If everything works properly, the data logging will start automatically when the RPi restarts.
One of the things that may not be obvious, is why the requirement to label the USB drive as 'USBDRIVE', and why must it contain a file called 'validate.txt'?
The answer to the first question is that this allows us to know how the USB drive will be mounted. The file path will be '/media/pi/USBDRIVE'.
Answering the second question is a little more complicated. This has to do with the operating system response to executing the Python open(filepath, "a") command when the USB filepath doesn't exist. This can happen when the operating system un-mounts the drive just before the execution of the open command. In response, Raspbian will create a 'fake' USBDRIVE directory under /media/pi. When this occurs the Python script would normally continue data logging because the directory appears to exist, however the 'fake' USBDRIVE directory is not accessible. When the real USB drive is re-mounted, Raspbian will mount it as USBDRIVE1, and the data logging will be permanently broken.
To resolve this, the 'validate.txt' file requirement was added. The reason is that the 'validate.txt' file will not exist in the 'fake' USBDRIVE directory, and the condition can be detected and resolved by deleting the 'fake' path. This allows the real USB drive to be re-mounted correctly as USBDRIVE and data logging continues properly when re-inserted. The screenshot below shows the response when the 'fake' path is created by continuing to remove and insert the USB drive.

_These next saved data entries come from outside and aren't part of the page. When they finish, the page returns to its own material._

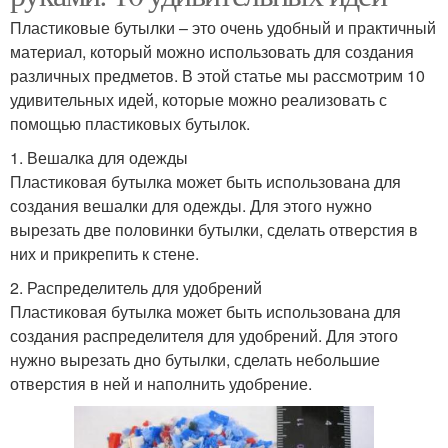
Пластиковые бутылки – это очень удобный и практичный
материал, который можно использовать для создания
различных предметов. В этой статье мы рассмотрим 10
удивительных идей, которые можно реализовать с
помощью пластиковых бутылок.
1. Вешалка для одежды
Пластиковая бутылка может быть использована для
создания вешалки для одежды. Для этого нужно
вырезать две половинки бутылки, сделать отверстия в
них и прикрепить к стене.
2. Распределитель для удобрений
Пластиковая бутылка может быть использована для
создания распределителя для удобрений. Для этого
нужно вырезать дно бутылки, сделать небольшие
отверстия в ней и наполнить удобрение.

In order to keep the file size manageable, a new file is created each time the number of rows in the file reaches 65535. The file size is controlled by the value of MAX_ROWS_IN_FILE. An interesting question is, does the write speed slow down when appending to files that are very large? In order to test this, a small Python script was used to write 100000 lines to a text file on the USB drive, tracking the time before and immediately after creating the time stamp and data string, printing to the display, and opening, appending, and closing the USB text file. A plot of the resulting write speed is shown below. Although, it can be seen that occasionally the operating system will execute other tasks, interrupting the Python script, and extending the time, there is no apparent trend to suggest that write speed is dependent on file size.
The average write speed is about 4.5 ms.